Prepare yourself for difficult questions. Practise formulating an answer to questions such as “What are you good at?”, “What are your weaknesses?”, “What have you achieved?”, “Why should we choose you?”. You won’t definitely be asked these questions, but you will feel more at ease if you have already thought about possible answers to them.

Job interviews are never 100% identical, but they have a number of common features. An interview is an invitation from a potential employer who is curious as to what you can contribute on both the personal and professional front. It is therefore not an oral exam or police interrogation.

 

Preparing for the interview:

  • Gather some detailed information about the company. 
  • Visit the company’s website.
  • Do you know someone from the company or the industry? Arrange to meet them for a chat. Social media can also be helpful in this regard. 
  • Read through the advert, your letter of application and your CV once again prior to the interview. 
  • Think about the reasons why you want the job. 
  • Why should the employer choose you? 
  • How will you present yourself? 
  • What questions might you be asked during the interview? 
  • What contribution can you make to the company? 
  • What are your strengths and weaknesses?

The day of the interview:

  • Take a notepad, your CV and application letter, certificates and diplomas with you to the interview. 
  • Wear comfortable clothing. 
  • Arrive on time. 
  • Remember which department you have to go to and who the contact person is for the job in question. 
  • A firm handshake and good eye contact always come across well. 
  • It is normal for you to be nervous, and the interviewers are also aware of that. If you tell yourself this, your nerves will decrease.

Take a pen and paper with you. Make notes while the interviewer is telling you about the company and the job. This will create an impression of seriousness and thoroughness and show that you are interested in the job!

How an interview generally progresses:

You will meet one or more persons. The interviewer will open the conversation by telling you something about the company and the vacancy. You will then present yourself and ask the employer additional questions. Below are some questions which may be asked during an interview. Think beforehand about the answers you could give.

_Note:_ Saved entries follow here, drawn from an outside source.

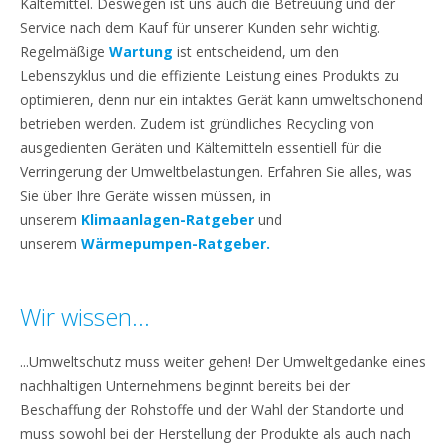
Kältemittel. Deswegen ist uns auch die Betreuung und der
Service nach dem Kauf für unserer Kunden sehr wichtig.
Regelmäßige
Wartung
ist entscheidend, um den
Lebenszyklus und die effiziente Leistung eines Produkts zu
optimieren, denn nur ein intaktes Gerät kann umweltschonend
betrieben werden. Zudem ist gründliches Recycling von
ausgedienten Geräten und Kältemitteln essentiell für die
Verringerung der Umweltbelastungen. Erfahren Sie alles, was
Sie über Ihre Geräte wissen müssen, in
unserem
Klimaanlagen-Ratgeber
und
unserem
Wärmepumpen-Ratgeber.
Wir wissen...
...Umweltschutz muss weiter gehen! Der Umweltgedanke eines
nachhaltigen Unternehmens beginnt bereits bei der
Beschaffung der Rohstoffe und der Wahl der Standorte und
muss sowohl bei der Herstellung der Produkte als auch nach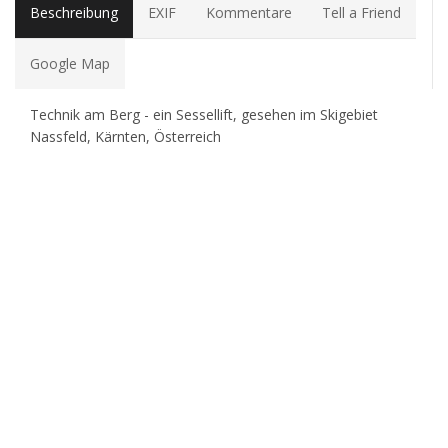
Beschreibung
EXIF
Kommentare
Tell a Friend
Google Map
Technik am Berg - ein Sessellift, gesehen im Skigebiet
Nassfeld, Kärnten, Österreich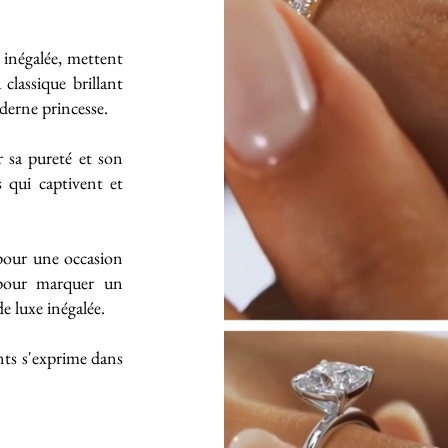
e inégalée, mettent
classique brillant
derne princesse.
 sa pureté et son
s qui captivent et
 pour une occasion
 pour marquer un
 luxe inégalée.
ts s'exprime dans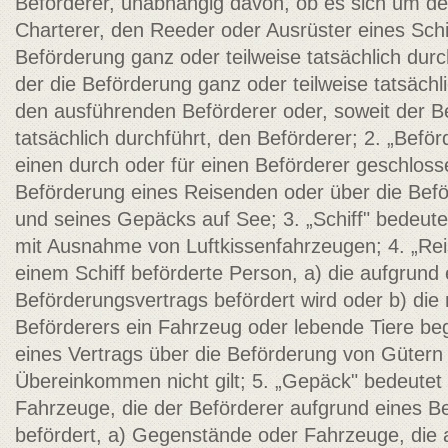
Beförderer, unabhängig davon, ob es sich um de
Charterer, den Reeder oder Ausrüster eines Schi
Beförderung ganz oder teilweise tatsächlich durc
der die Beförderung ganz oder teilweise tatsächl
den ausführenden Beförderer oder, soweit der B
tatsächlich durchführt, den Beförderer; 2. „Befö
einen durch oder für einen Beförderer geschloss
Beförderung eines Reisenden oder über die Bef
und seines Gepäcks auf See; 3. „Schiff" bedeutet
mit Ausnahme von Luftkissenfahrzeugen; 4. „Rei
einem Schiff beförderte Person, a) die aufgrund 
Beförderungsvertrags befördert wird oder b) di
Beförderers ein Fahrzeug oder lebende Tiere beg
eines Vertrags über die Beförderung von Gütern 
Übereinkommen nicht gilt; 5. „Gepäck" bedeutet
Fahrzeuge, die der Beförderer aufgrund eines B
befördert, a) Gegenstände oder Fahrzeuge, die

  •  Why have you applied for this job? 
  • What was your previous job? 
  • Why did you leave your previous job? 
  • What are your professional qualities? 
  • What did you do during the period not described in your CV? 
  • Are you easily stressed? Can you work under pressure of time? 
  • Do you prefer fixed routines or would you rather have constantly new assignments? 
  • What kinds of tasks do you like doing most? 
  • What kinds of tasks do you like doing least? 
  • What is the most positive and most negative thing you can say about yourself? 
  • Do you prefer to work independently or as part of a team? 
  • Why should we choose you? 
  • What contribution could you make in this job? 
  • What sort of work do you think you will be doing in five years’ time? 
  • Tell us something about your family (civil status)

If there is any information you did not receive beforehand, you can ask about it during the interview. An interview generally lasts 45 - 90 minutes. You may sometimes be asked to take part in a personality test.

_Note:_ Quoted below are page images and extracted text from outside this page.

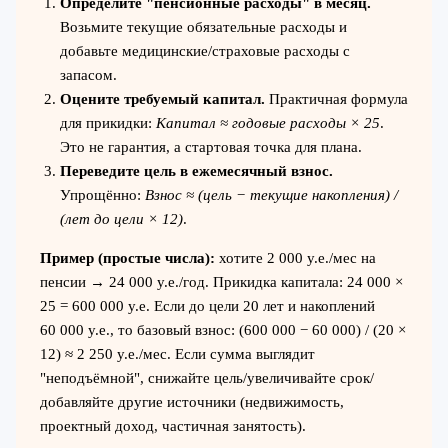
Определите "пенсионные расходы" в месяц.
Возьмите текущие обязательные расходы и
добавьте медицинские/страховые расходы с
запасом.
Оцените требуемый капитал.
Практичная формула
для прикидки:
Капитал ≈ годовые расходы × 25
.
Это не гарантия, а стартовая точка для плана.
Переведите цель в ежемесячный взнос.
Упрощённо:
Взнос ≈ (цель − текущие накопления) /
(лет до цели × 12)
.
Пример (простые числа):
хотите 2 000 у.е./мес на
пенсии → 24 000 у.е./год. Прикидка капитала: 24 000 ×
25 = 600 000 у.е. Если до цели 20 лет и накоплений
60 000 у.е., то базовый взнос: (600 000 − 60 000) / (20 ×
12) ≈ 2 250 у.е./мес. Если сумма выглядит
"неподъёмной", снижайте цель/увеличивайте срок/
добавляйте другие источники (недвижимость,
проектный доход, частичная занятость).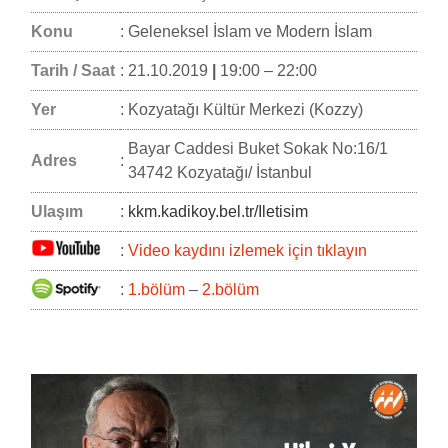
Konu
:
Geleneksel İslam ve Modern İslam
Tarih / Saat
:
21.10.2019
|
19:00 – 22:00
Yer
:
Kozyatağı Kültür Merkezi (Kozzy)
Bayar Caddesi Buket Sokak No:16/1
Adres
:
34742 Kozyatağı/ İstanbul
Ulaşım
:
kkm.kadikoy.bel.tr/Iletisim
:
Video kaydını izlemek için tıklayın
:
1.bölüm
–
2.bölüm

Some employers interview the candidates in groups.

 

The interview will finish with information about the next stage: how long the recruitment process will last, how many applicants there are and how many people have been invited for an interview. You will normally be told when you will be contacted. If you are not told, you can ask.

After the interview

Send an e-mail thanking the interviewer for his/her time and the pleasant interview.

If you still have not heard anything after a couple of weeks, you can give the interviewer or company a call.

Don’t lose heart, even if you didn’t get the job. Take the fact that you were invited for an interview as a sign that the employer thought you were suitable for the position. Attending an interview is good practice, and you may still have made an excellent impression even if you did not actually get the job.